3. I regret not having had the opportunity to study Marxist economists more thoroughly. Since Marx very early theorized on recurring economic crises and cycles, and believed that they were announcing the final collapse of the capitalist system itself, these concepts always have been part of Marxist economics. However, my first impression is that Marxist thinkers did not use the concept of rhythm until late in the 20th century. Yet, due to the low number of texts I could collect, the question remains open and I hope that it will attract new research.

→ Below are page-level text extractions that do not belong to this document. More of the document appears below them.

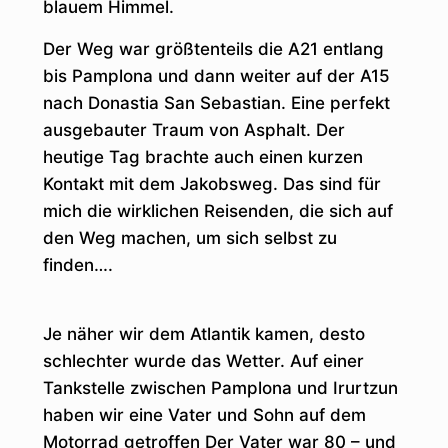
blauem Himmel.
Der Weg war größtenteils die A21 entlang
bis Pamplona und dann weiter auf der A15
nach Donastia San Sebastian. Eine perfekt
ausgebauter Traum von Asphalt. Der
heutige Tag brachte auch einen kurzen
Kontakt mit dem Jakobsweg. Das sind für
mich die wirklichen Reisenden, die sich auf
den Weg machen, um sich selbst zu
finden….
Je näher wir dem Atlantik kamen, desto
schlechter wurde das Wetter. Auf einer
Tankstelle zwischen Pamplona und Irurtzun
haben wir eine Vater und Sohn auf dem
Motorrad getroffen Der Vater war 80 – und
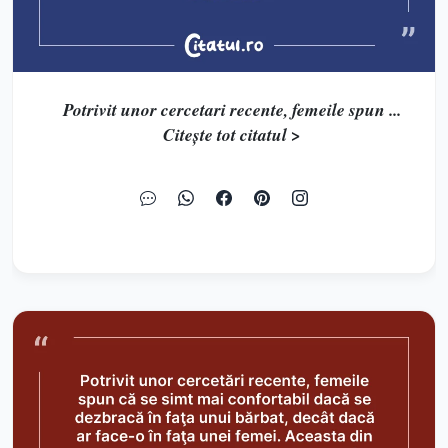
Potrivit unor cercetari recente, femeile spun ...
Citește tot citatul >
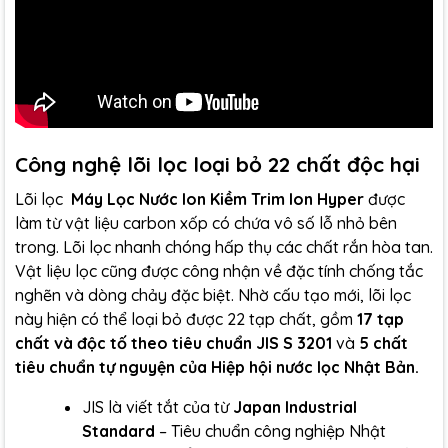
Công nghệ lõi lọc loại bỏ 22 chất độc hại
Lõi lọc
Máy Lọc Nước Ion Kiềm Trim Ion Hyper
được
làm từ vật liệu carbon xốp có chứa vô số lỗ nhỏ bên
trong. Lõi lọc nhanh chóng hấp thụ các chất rắn hòa tan.
Vật liệu lọc cũng được công nhận về đặc tính chống tắc
nghẽn và dòng chảy đặc biệt. Nhờ cấu tạo mới, lõi lọc
này hiện có thể loại bỏ được 22 tạp chất, gồm
17 tạp
chất và độc tố theo tiêu chuẩn JIS S 3201
và
5 chất
tiêu chuẩn tự nguyện của Hiệp hội nước lọc Nhật Bản.
JIS là viết tắt của từ
Japan Industrial
Standard
– Tiêu chuẩn công nghiệp Nhật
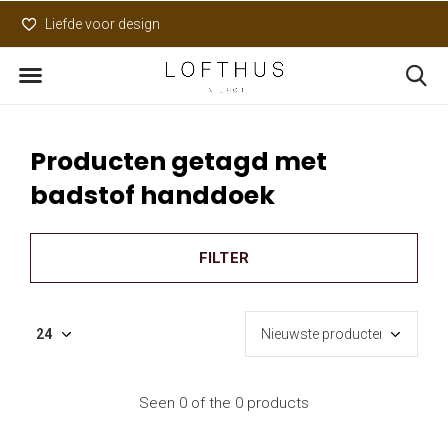
Liefde voor design
Uniek assortiment
Producten getagd met
badstof handdoek
FILTER
Seen 0 of the 0 products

4. We will see in another volume that the introduction of the concept of rhythm into the neoclassical school of economics in the 1910s met with a huge success which lasted until the 1960s or 1970s, depending on the country. It even penetrated in Germanic countries at the end of the 1920s with Johan Åkerman (1896-1982), Ernst Friedrich Wagemann (1884-1956), Wilhelm Röpke (1899-1966). During the inter-war period, it spread in France with Albert Aftalion, Jean Lescure (1882-1947) and Bertrand Nogaro (1880-1950), and in the United States through Warren M. Persons (1878-1937) and Charles J. Bullock (1869-1941), who founded in 1917, under Mitchell’s influence, the Harvard University Committee of Economic Research, which was the first research institution on business cycles to win recognition from the scientific world. The notion of rhythm, in its new sense, was even often used by the late Historical school member, Austrian born, Joseph Schumpeter (1883-1950), who taught at Harvard since 1932 and published in 1939 his world famous Business cycles: a theoretical, historical, and statistical analysis of the capitalist process.